Document layout analysis data:
%%
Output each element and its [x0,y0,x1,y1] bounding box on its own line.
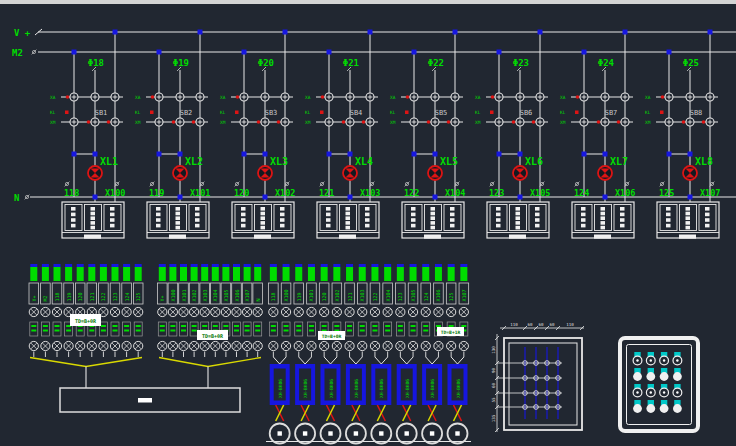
din-terminal: 121 [87,264,97,357]
din-terminal: 123 [110,264,120,357]
contact-row-tag: XA [50,95,56,100]
circuit-number-label: Φ22 [428,58,444,68]
circuit-unit: XAKLXMSB3Φ20XL3120X102 [220,30,295,203]
panel-lamp-icon [660,400,669,413]
circuit-number-label: Φ19 [173,58,189,68]
contact-row-tag: XA [305,95,311,100]
terminal-strip-right: V+X100X101X102X103X104X105X106X107N [158,264,263,357]
panel-lamp-icon [633,352,642,365]
lamp-socket-module: XH-BK06 [397,357,417,444]
terminal-number-label: 125 [448,292,454,301]
lamp-holder-icon [448,424,468,444]
contact-row-tag: XA [475,95,481,100]
plug-connector-block [487,202,549,239]
din-terminal: X105 [408,264,418,357]
wire-number-label: 123 [489,188,504,198]
lamp-tag-label: XL3 [270,156,288,167]
dimension-label: 60 [491,383,496,389]
panel-lamp-icon [633,384,642,397]
terminal-number-label: X101 [181,289,187,301]
bus-vplus-label: V + [14,28,31,38]
dimension-label: 55 [491,397,496,403]
circuit-number-label: Φ20 [258,58,274,68]
circuit-number-label: Φ25 [683,58,699,68]
terminal-number-label: N [255,298,261,301]
bus-aux-label: M2 [12,48,23,58]
din-terminal: 125 [133,264,143,357]
dimension-label: 60 [527,322,533,327]
contact-row-tag: KL [50,110,56,115]
circuit-unit: XAKLXMSB5Φ22XL5122X104 [390,30,465,203]
din-terminal: 124 [421,264,431,357]
din-terminal: X102 [332,264,342,357]
terminal-number-label: X103 [359,289,365,301]
terminal-number-label: 118 [270,292,276,301]
terminal-number-label: X100 [283,289,289,301]
pushbutton-label: SB4 [350,109,363,117]
din-terminal: 119 [64,264,74,357]
contact-row-tag: XA [645,95,651,100]
din-terminal: 122 [370,264,380,357]
indicator-lamp-icon [428,166,442,180]
contact-row-tag: XA [135,95,141,100]
din-terminal: N [253,264,263,357]
contact-row-tag: KL [220,110,226,115]
terminal-number-label: X105 [410,289,416,301]
contact-row-tag: KL [305,110,311,115]
terminal-number-label: 118 [54,292,60,301]
terminal-number-label: 124 [423,292,429,301]
circuit-number-label: Φ21 [343,58,359,68]
din-terminal: X101 [307,264,317,357]
button-panel-face [620,338,698,431]
din-terminal: 125 [446,264,456,357]
module-type-label: XH-BK06 [456,379,461,398]
wire-number-label: 124 [574,188,589,198]
din-terminal: X100 [168,264,178,357]
wire-number-label: X100 [105,188,125,198]
lamp-holder-icon [270,424,290,444]
terminal-number-label: 119 [296,292,302,301]
lamp-socket-module: XH-BK06 [346,357,366,444]
terminal-number-label: 125 [135,292,141,301]
panel-lamp-icon [660,368,669,381]
terminal-number-label: 120 [77,292,83,301]
terminal-number-label: 121 [89,292,95,301]
lamp-holder-icon [422,424,442,444]
terminal-number-label: X102 [191,289,197,301]
circuit-unit: XAKLXMSB4Φ21XL4121X103 [305,30,380,203]
din-terminal: 122 [99,264,109,357]
din-terminal: X107 [459,264,469,357]
dimension-label: 135 [491,414,496,422]
terminal-number-label: X105 [223,289,229,301]
contact-row-tag: XA [390,95,396,100]
terminal-number-label: X101 [308,289,314,301]
wire-number-label: X101 [190,188,210,198]
dimension-label: 90 [491,368,496,374]
terminal-number-label: 122 [100,292,106,301]
strip-code-label: TD=B+1R [441,330,461,335]
din-terminal: X103 [357,264,367,357]
wire-number-label: 119 [149,188,164,198]
terminal-number-label: 119 [66,292,72,301]
contact-row-tag: XM [305,120,311,125]
cad-canvas[interactable]: V +M2NXAKLXMSB1Φ18XL1118X100XAKLXMSB2Φ19… [0,0,736,446]
din-terminal: 121 [345,264,355,357]
din-terminal: 119 [294,264,304,357]
terminal-number-label: M2 [42,295,48,301]
lamp-tag-label: XL8 [695,156,713,167]
terminal-number-label: 120 [321,292,327,301]
din-terminal: X104 [211,264,221,357]
contact-row-tag: KL [390,110,396,115]
din-terminal: X106 [232,264,242,357]
contact-row-tag: XM [220,120,226,125]
indicator-lamp-icon [173,166,187,180]
indicator-lamp-icon [88,166,102,180]
contact-row-tag: XM [475,120,481,125]
contact-row-tag: XM [645,120,651,125]
lamp-socket-module: XH-BK06 [371,357,391,444]
din-terminal: X107 [242,264,252,357]
module-type-label: XH-BK06 [278,379,283,398]
pushbutton-label: SB5 [435,109,448,117]
terminal-number-label: X104 [385,289,391,301]
circuit-number-label: Φ18 [88,58,104,68]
%%
**WHAT TO PRODUCE**
Reproduce every record in full. Leave out the images.

**COMPLETED TASK**
Output each element and its [x0,y0,x1,y1] bounding box on its own line.
din-terminal: 121 [87,264,97,357]
din-terminal: 123 [110,264,120,357]
contact-row-tag: XA [50,95,56,100]
circuit-number-label: Φ22 [428,58,444,68]
circuit-unit: XAKLXMSB3Φ20XL3120X102 [220,30,295,203]
panel-lamp-icon [660,400,669,413]
circuit-number-label: Φ19 [173,58,189,68]
contact-row-tag: XA [305,95,311,100]
terminal-strip-right: V+X100X101X102X103X104X105X106X107N [158,264,263,357]
panel-lamp-icon [633,352,642,365]
lamp-socket-module: XH-BK06 [397,357,417,444]
terminal-number-label: 125 [448,292,454,301]
lamp-holder-icon [448,424,468,444]
contact-row-tag: XA [475,95,481,100]
plug-connector-block [487,202,549,239]
din-terminal: X105 [408,264,418,357]
wire-number-label: 123 [489,188,504,198]
lamp-tag-label: XL3 [270,156,288,167]
dimension-label: 60 [491,383,496,389]
panel-lamp-icon [633,384,642,397]
terminal-number-label: X101 [181,289,187,301]
bus-vplus-label: V + [14,28,31,38]
dimension-label: 55 [491,397,496,403]
circuit-number-label: Φ20 [258,58,274,68]
circuit-number-label: Φ25 [683,58,699,68]
terminal-number-label: N [255,298,261,301]
bus-aux-label: M2 [12,48,23,58]
din-terminal: 125 [133,264,143,357]
dimension-label: 60 [527,322,533,327]
contact-row-tag: KL [50,110,56,115]
circuit-unit: XAKLXMSB5Φ22XL5122X104 [390,30,465,203]
din-terminal: 124 [421,264,431,357]
din-terminal: X102 [332,264,342,357]
terminal-number-label: X103 [359,289,365,301]
terminal-number-label: 118 [270,292,276,301]
terminal-number-label: X100 [283,289,289,301]
pushbutton-label: SB4 [350,109,363,117]
din-terminal: 119 [64,264,74,357]
contact-row-tag: XA [645,95,651,100]
din-terminal: 122 [370,264,380,357]
indicator-lamp-icon [428,166,442,180]
contact-row-tag: XA [135,95,141,100]
din-terminal: N [253,264,263,357]
contact-row-tag: KL [220,110,226,115]
terminal-number-label: X105 [410,289,416,301]
contact-row-tag: KL [305,110,311,115]
terminal-number-label: 118 [54,292,60,301]
terminal-number-label: 124 [423,292,429,301]
circuit-number-label: Φ21 [343,58,359,68]
din-terminal: X101 [307,264,317,357]
button-panel-face [620,338,698,431]
din-terminal: 125 [446,264,456,357]
module-type-label: XH-BK06 [456,379,461,398]
wire-number-label: 124 [574,188,589,198]
din-terminal: X100 [168,264,178,357]
wire-number-label: X100 [105,188,125,198]
lamp-holder-icon [270,424,290,444]
terminal-number-label: 119 [296,292,302,301]
lamp-socket-module: XH-BK06 [346,357,366,444]
terminal-number-label: 125 [135,292,141,301]
panel-lamp-icon [660,368,669,381]
terminal-number-label: 120 [77,292,83,301]
terminal-number-label: 121 [89,292,95,301]
lamp-holder-icon [422,424,442,444]
terminal-number-label: X102 [191,289,197,301]
circuit-unit: XAKLXMSB4Φ21XL4121X103 [305,30,380,203]
din-terminal: 122 [99,264,109,357]
din-terminal: X107 [459,264,469,357]
dimension-label: 135 [491,414,496,422]
terminal-number-label: X105 [223,289,229,301]
contact-row-tag: XA [390,95,396,100]
terminal-number-label: X101 [308,289,314,301]
wire-number-label: X101 [190,188,210,198]
dimension-label: 90 [491,368,496,374]
terminal-number-label: 122 [100,292,106,301]
strip-code-label: TD=B+1R [441,330,461,335]
din-terminal: X103 [357,264,367,357]
wire-number-label: 119 [149,188,164,198]
terminal-number-label: 119 [66,292,72,301]
contact-row-tag: XM [305,120,311,125]
cad-canvas[interactable]: V +M2NXAKLXMSB1Φ18XL1118X100XAKLXMSB2Φ19… [0,0,736,446]
din-terminal: 121 [345,264,355,357]
din-terminal: 119 [294,264,304,357]
terminal-number-label: M2 [42,295,48,301]
lamp-tag-label: XL8 [695,156,713,167]
terminal-number-label: 120 [321,292,327,301]
din-terminal: X104 [211,264,221,357]
contact-row-tag: KL [390,110,396,115]
din-terminal: X106 [232,264,242,357]
contact-row-tag: XM [220,120,226,125]
indicator-lamp-icon [173,166,187,180]
indicator-lamp-icon [88,166,102,180]
contact-row-tag: XM [475,120,481,125]
contact-row-tag: XM [645,120,651,125]
lamp-socket-module: XH-BK06 [371,357,391,444]
din-terminal: X107 [242,264,252,357]
module-type-label: XH-BK06 [278,379,283,398]
pushbutton-label: SB5 [435,109,448,117]
terminal-number-label: X104 [385,289,391,301]
circuit-number-label: Φ18 [88,58,104,68]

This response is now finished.